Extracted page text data
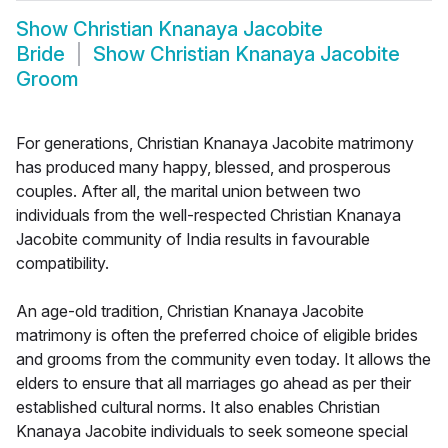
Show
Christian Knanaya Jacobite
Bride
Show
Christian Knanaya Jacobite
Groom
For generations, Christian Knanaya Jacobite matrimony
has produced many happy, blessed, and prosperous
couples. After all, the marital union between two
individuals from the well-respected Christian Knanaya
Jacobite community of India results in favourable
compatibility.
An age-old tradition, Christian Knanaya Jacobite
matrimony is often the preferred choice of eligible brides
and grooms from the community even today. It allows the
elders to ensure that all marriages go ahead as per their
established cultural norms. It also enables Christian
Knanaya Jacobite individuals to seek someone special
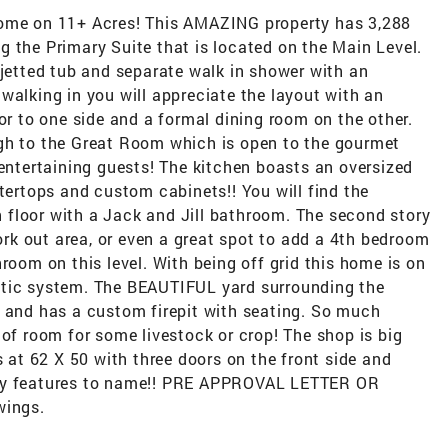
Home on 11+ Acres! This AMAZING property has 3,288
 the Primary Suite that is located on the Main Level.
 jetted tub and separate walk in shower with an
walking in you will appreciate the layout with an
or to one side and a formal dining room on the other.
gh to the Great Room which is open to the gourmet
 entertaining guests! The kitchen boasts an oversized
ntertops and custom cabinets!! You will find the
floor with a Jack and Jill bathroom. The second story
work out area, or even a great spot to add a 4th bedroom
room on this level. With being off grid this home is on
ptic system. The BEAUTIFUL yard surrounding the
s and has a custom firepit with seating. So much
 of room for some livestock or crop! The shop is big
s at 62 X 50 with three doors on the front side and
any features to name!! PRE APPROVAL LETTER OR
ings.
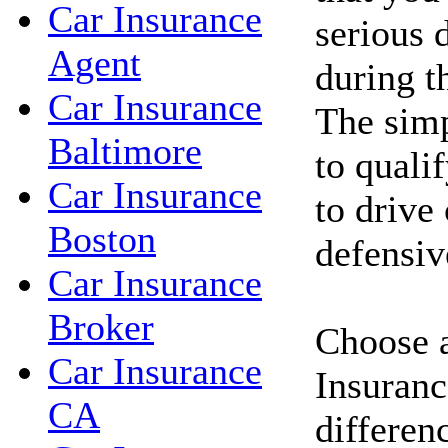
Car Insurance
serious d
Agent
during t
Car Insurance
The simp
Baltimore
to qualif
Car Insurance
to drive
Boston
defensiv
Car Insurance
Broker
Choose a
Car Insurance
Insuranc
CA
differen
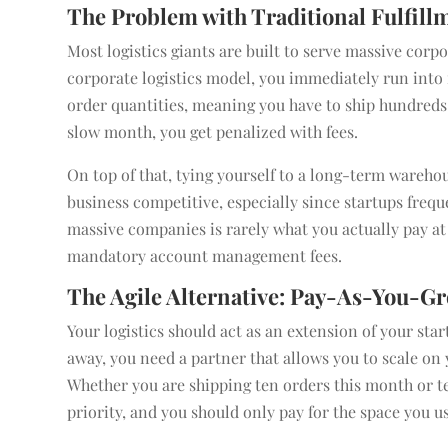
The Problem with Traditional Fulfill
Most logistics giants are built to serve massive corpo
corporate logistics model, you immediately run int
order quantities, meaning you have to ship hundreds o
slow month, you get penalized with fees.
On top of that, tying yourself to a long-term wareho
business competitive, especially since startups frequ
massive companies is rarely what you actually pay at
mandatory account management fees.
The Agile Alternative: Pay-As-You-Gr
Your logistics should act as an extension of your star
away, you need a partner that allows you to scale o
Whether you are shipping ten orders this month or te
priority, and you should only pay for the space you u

* * *

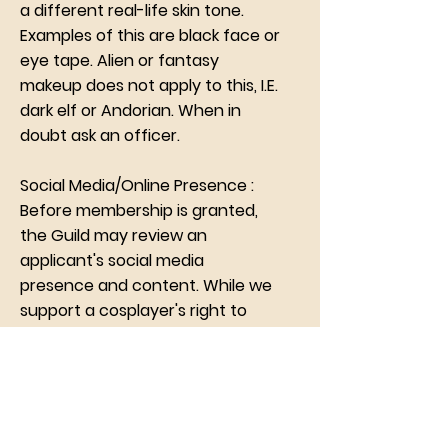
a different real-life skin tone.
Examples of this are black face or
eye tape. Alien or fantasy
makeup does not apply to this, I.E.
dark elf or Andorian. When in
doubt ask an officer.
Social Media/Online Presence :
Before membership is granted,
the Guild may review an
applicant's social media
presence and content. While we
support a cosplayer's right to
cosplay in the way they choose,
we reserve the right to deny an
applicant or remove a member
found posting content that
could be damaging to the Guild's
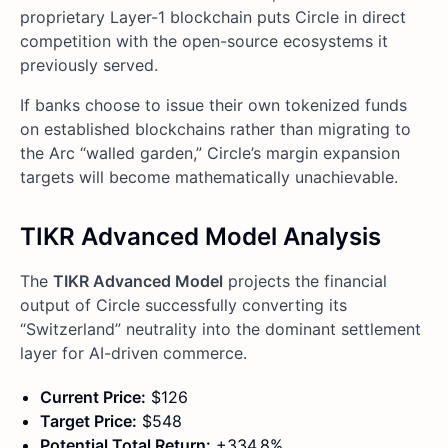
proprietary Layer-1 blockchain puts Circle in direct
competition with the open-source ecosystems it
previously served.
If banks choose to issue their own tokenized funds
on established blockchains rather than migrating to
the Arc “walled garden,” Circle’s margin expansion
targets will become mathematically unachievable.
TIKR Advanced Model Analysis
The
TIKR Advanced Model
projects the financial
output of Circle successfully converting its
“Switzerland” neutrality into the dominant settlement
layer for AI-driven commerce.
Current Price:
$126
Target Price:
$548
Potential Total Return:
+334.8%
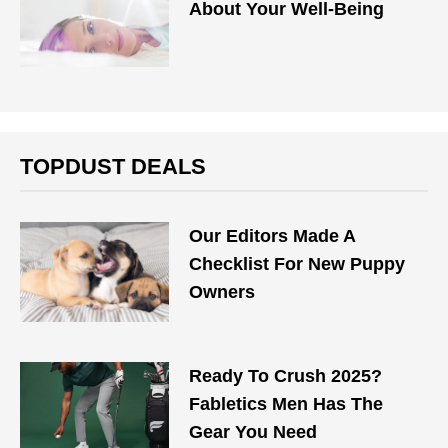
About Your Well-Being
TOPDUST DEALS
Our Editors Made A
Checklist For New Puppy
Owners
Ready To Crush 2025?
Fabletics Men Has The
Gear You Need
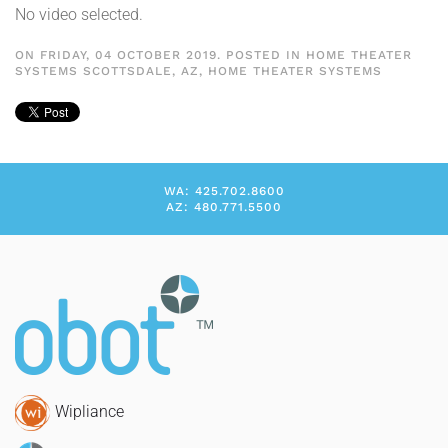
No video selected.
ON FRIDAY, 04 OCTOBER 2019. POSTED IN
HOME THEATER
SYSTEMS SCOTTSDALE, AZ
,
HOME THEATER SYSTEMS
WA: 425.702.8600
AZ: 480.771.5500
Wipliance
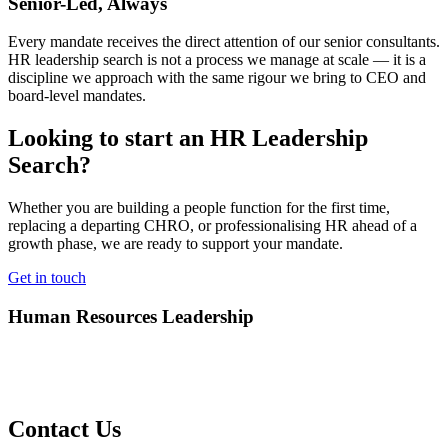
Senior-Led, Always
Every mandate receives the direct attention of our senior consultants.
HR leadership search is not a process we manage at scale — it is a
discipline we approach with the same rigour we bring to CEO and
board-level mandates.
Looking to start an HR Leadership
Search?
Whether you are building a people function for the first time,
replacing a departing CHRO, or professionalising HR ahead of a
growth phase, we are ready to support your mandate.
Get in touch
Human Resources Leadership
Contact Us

» What is needed: Copy out each line of the entries that holds "established".

» Written solution:
established cultural norms. It also enables Christian
on established blockchains rather than migrating to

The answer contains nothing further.